[Stored data]
※ ※ ※
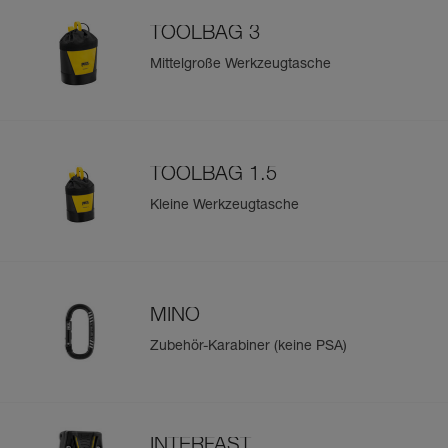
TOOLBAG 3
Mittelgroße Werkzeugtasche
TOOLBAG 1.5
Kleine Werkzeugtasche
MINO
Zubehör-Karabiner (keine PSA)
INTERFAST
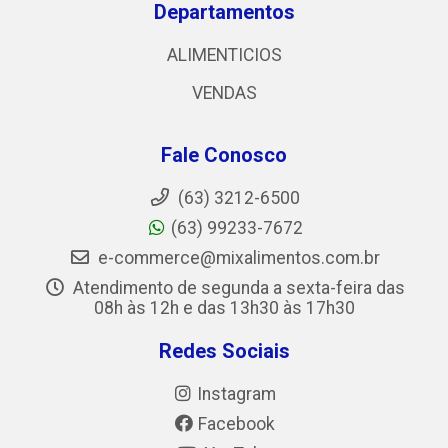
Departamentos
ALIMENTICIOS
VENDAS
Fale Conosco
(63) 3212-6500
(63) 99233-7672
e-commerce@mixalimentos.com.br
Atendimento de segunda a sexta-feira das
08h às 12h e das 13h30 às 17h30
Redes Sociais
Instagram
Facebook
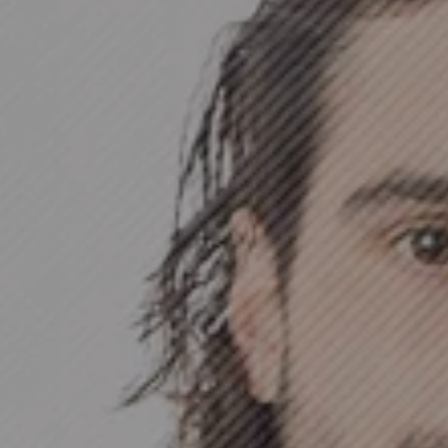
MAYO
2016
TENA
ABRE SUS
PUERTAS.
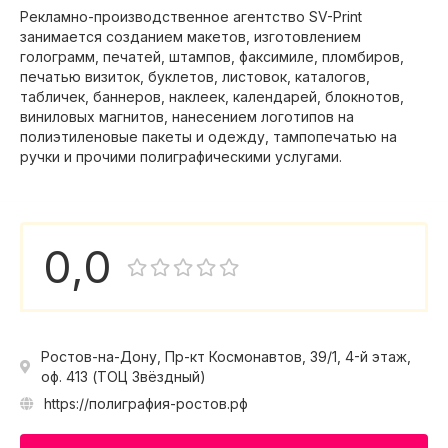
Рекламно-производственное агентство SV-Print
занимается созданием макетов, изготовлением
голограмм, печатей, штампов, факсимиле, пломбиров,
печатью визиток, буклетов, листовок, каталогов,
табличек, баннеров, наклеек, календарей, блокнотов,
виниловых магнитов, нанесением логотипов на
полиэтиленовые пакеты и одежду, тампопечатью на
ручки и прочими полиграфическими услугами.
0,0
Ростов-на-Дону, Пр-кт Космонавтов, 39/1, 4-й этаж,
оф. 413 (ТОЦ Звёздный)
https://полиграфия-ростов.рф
※ ※ ※
[Aim of the exercise] Starting from the line that contains "Рекламно-производственное агентство SV-Print", give again every line to the last line of the data, exactly. Include nothing else.

[Task solution]
Рекламно-производственное агентство SV-Print
занимается созданием макетов, изготовлением
голограмм, печатей, штампов, факсимиле, пломбиров,
печатью визиток, буклетов, листовок, каталогов,
табличек, баннеров, наклеек, календарей, блокнотов,
виниловых магнитов, нанесением логотипов на
полиэтиленовые пакеты и одежду, тампопечатью на
ручки и прочими полиграфическими услугами.
0,0
Ростов-на-Дону, Пр-кт Космонавтов, 39/1, 4-й этаж,
оф. 413 (ТОЦ Звёздный)
https://полиграфия-ростов.рф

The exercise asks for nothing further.